Haydn - Die Jahreszeiten

  • Haydn - Die Jahreszeiten

    Liebe Freunde,

    Haydn und der europäische Songcontest sind ja in diesem Forum irgendwie untrennbar miteinander verbunden. Das gibt mir doch einen wunderbaren Aufhänger für diesen Thread. Denn als in Düsseldorf am vergangenen Samstag verschiedene Nationen gegeneinander antraten, stand ich zur selben Zeit mit meinem Chor in der Philharmonie und sang Haydn. Die Punktevergabe des ESC konnte ich zwar beim abschließenden Bier im Lokal noch mitverfolgen, enttäuscht über die verpassten Beiträge war ich aber trotzdem nicht. Denn das Werk, das wir sangen, hat mich so in Beschlag genommen, dass ich dafür momentan ziemlich viel hergeben würde. Genug der Vorworte. In diesem Thread soll es also um das Oratorium "Die Jahreszeiten" von Joseph Haydn gehen.

    Doch die Frage stellt sich vielleicht zunächst: Kann man denn bei den "Jahreszeiten" überhaupt von einem Oratorium sprechen? Immerhin geht es hier vordergründig nicht um ein christliches Thema, sondern schlicht und einfach um die Beschreibung des Jahresgangs. Angefangen mit der Vertreibung des Winters und dem Rufen nach dem Frühling über das Aufblühen der Natur, der Hitze und Ungewitter im Sommer, der Ernte im Herbst bis zu den kalten Nebeln im Winter ist das Werk wenig religiös geprägt. Trotzdem oder gerade deswegen würde ich persönlich unbedingt von einem Oratorium sprechen. Nicht nur, weil die begrifflichen Alternativen fehlen. Zum Einen gibt es Stellen, die eindeutig auf einen Gott verweisen. Der Höhepunkt ist sicher der Schlusschor, der den Jahresgang auf das natürliche Leben und darüber hinaus auf das Leben nach dem Tod bezieht. Zum Anderen, weil, wenn auch auf einer eher hintergründigen Ebene, Gott als der Schöpfergott gelobt wird. Denn auch wenn man am Ende des Herbstes das Loblied auf den Wein als eine sehr menschliche Angelegenheit betrachten kann, schwingt eben doch auch der Dank an den Schöpfer mit, der das Ganze erst möglich gemacht hat.

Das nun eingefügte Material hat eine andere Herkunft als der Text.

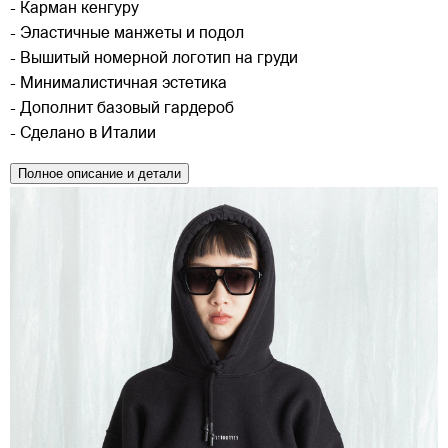
- Карман кенгуру
- Эластичные манжеты и подол
- Вышитый номерной логотип на груди
- Минималистичная эстетика
- Дополнит базовый гардероб
- Сделано в Италии
Полное описание и детали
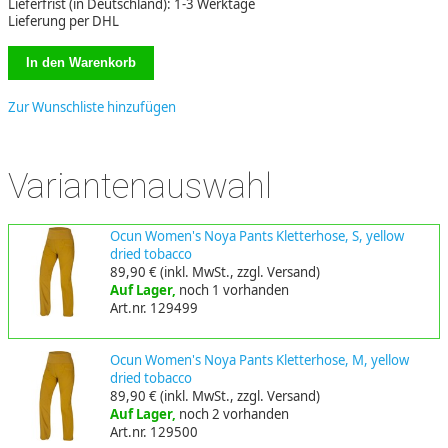
Lieferfrist (in Deutschland): 1-3 Werktage
Lieferung per DHL
Zur Wunschliste hinzufügen
Variantenauswahl
Ocun Women's Noya Pants Kletterhose, S, yellow
dried tobacco
89,90 €
(inkl. MwSt., zzgl. Versand)
Auf Lager,
noch 1 vorhanden
Art.nr. 129499
Ocun Women's Noya Pants Kletterhose, M, yellow
dried tobacco
89,90 €
(inkl. MwSt., zzgl. Versand)
Auf Lager,
noch 2 vorhanden
Art.nr. 129500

    Was mich besonders beeindruckt bei diesem Werk ist der gestalterische Reichtum, den Haydn findet. Ebenso wie die Natur im Jahreszeitengang unterschiedlichste Formen und Ausprägungen beinhaltet, steckt in der Musik ebenso eine riesige Bandbreite von Ausdruck und Aussage. Die lautmalerischen Elemente sind kaum zu überhören, beinahe jedes Wort findet man in den Noten wieder. Ganz besonders beeindruckend für mich ist der Sonnenaufgang am Anfang des Sommers, wenn sich die Musik von unten durch Zunahme von immer mehr Solisten bis zum strahlenden Choreinsatz erhebt. Gänsehaut!
    Sowieso macht das Werk richtig viel Spaß, sowohl als Zuhörer wie auch als Mitwirkender. Das Jagdlied im Herbst beispielsweise mag zwar musikalisch wenig anspruchsvoll sein, mitreißend ist es allemal. Haydns Humor blitzt auch immer wieder durch, in den "Jahreszeiten" vielleicht sogar noch häufiger als in vielen anderen Werken. Der "komische Kontrapunkt und die besoffene Fuge" im Weinlied hat ihn sogar selbst erstaunt.
    Das Libretto von Baron Gottfried von Swieten war nicht ganz nach dem Geschmack Haydns, der deshalb auch nicht so zügig mit der Komposition vorankam. Auch beim Publikum kam der Text eher nicht so gut an, weshalb die "Schöpfung" eigentlich bis heute gegenüber den "Jahreszeiten" viel beliebter war und somit auch öfter gespielt wurde. Ich persönlich mag den Text sehr gerne, weil er auch deutlich macht, dass jede Jahreszeit ihre positiven aber manches Mal auch negativen Seiten hat. Eigentlich empfinde ich es sogar als sehr tiefgründig, weil man es auf das eigene Leben beziehen und darüber reflektieren kann.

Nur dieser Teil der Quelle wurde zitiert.